The message was chilling.

On the ground, the budget cuts Mayor Gavin Newsom is proposing translate into staggering losses in services that segments of the city’s most disadvantaged populations rely on. Among those who will lose their jobs: some San Francisco General Hospital staffers who are trained to watch the cardiac monitors. "They are the first responders when someone goes into cardiac arrest," nurse Leslie Harrison told the board during public comment. "This is a life and death job — literally."

The Huckleberry House, which was established in 1967 and provides assistance to more than 7,000 homeless youth each year, may face closure.

Homeless shelters are already being forced to turn away two out of three clients seeking a bed due to lack of space, according to Coalition on Homelessness Executive Director Jennifer Friedenbach.

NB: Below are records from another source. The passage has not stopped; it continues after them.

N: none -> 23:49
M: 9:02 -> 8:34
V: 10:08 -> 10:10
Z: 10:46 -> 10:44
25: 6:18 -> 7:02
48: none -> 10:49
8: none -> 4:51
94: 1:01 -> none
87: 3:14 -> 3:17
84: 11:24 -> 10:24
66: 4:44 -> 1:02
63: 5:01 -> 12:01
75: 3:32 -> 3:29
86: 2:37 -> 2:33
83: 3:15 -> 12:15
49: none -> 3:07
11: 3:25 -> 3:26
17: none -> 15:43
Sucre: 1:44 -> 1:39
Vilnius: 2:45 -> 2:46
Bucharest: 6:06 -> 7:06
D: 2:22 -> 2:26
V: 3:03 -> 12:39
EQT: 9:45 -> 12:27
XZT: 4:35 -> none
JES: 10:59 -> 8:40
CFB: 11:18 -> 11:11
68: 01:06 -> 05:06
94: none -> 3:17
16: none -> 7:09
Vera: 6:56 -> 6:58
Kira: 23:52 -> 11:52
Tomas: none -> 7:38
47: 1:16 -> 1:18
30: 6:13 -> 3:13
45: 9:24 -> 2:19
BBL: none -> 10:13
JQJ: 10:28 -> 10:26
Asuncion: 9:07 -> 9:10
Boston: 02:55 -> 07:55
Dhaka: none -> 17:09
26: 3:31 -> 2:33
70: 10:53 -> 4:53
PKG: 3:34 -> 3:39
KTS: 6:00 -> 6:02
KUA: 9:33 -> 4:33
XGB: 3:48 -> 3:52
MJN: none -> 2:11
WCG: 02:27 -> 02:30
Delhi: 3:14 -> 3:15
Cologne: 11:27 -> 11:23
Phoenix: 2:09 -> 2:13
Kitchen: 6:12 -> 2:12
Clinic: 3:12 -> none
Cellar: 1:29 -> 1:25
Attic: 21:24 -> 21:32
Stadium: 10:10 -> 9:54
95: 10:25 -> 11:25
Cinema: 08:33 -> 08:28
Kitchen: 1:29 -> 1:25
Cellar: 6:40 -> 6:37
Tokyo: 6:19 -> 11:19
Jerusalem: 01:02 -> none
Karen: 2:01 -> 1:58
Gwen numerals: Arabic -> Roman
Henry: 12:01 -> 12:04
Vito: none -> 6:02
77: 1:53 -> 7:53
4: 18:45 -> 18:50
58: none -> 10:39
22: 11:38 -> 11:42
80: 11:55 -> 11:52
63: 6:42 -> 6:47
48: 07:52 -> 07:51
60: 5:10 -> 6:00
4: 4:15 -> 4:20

Demand for hot meals from the St. James Infirmary, a clinic for uninsured sex workers, has tripled since the onset of the recession, Executive Director Naomi Akres told the Guardian. As a result of the cuts, the clinic will lose its ability to continue either the food program or an outreach program that aims to get people off the streets.

Other areas that face funding reductions, according to a tally of midyear reductions issued by the mayor’s office, include some programs that administer STD testing and HIV prevention services, the Adult Day Health programs at Laguna Honda Hospital, aid for foster care, and the Single Room Occupancy Collaborative (which assists low-income tenants living in dilapidated hotel rooms across the city). San Francisco’s Human Services Agency will lay off 67 staffers.

Of the $118 million in midyear cuts rolled out by the mayor’s office last December, some $46 million will be shed from health, human welfare, and neighborhood-development services.

The midyear reductions, which will begin to take effect Feb. 20, are aimed at addressing a steep drop-off in revenue for the 2008–09 fiscal year. Now, health and human services providers and others across the board are anxiously looking ahead to the next round of blows, which will be dealt to address a projected $576 million deficit for the 2009–10 fiscal year, which begins in July. That figure could be reduced to $461 million after budget cuts, according to Deputy Controller Monique Zmuda.

Newsom has known about the gravity of the current budget problem since late October, when City Controller Ben Rosenfield issued a memo projecting fiscal disaster. "Since the adoption of the budget in July, the City’s economic outlook has significantly worsened, particularly since the onset of the global financial market upheavals that began in September," the memo states. It goes on to predict a worst-case scenario of $125 million in tax-revenue shortfalls for the 2008–09 fiscal year.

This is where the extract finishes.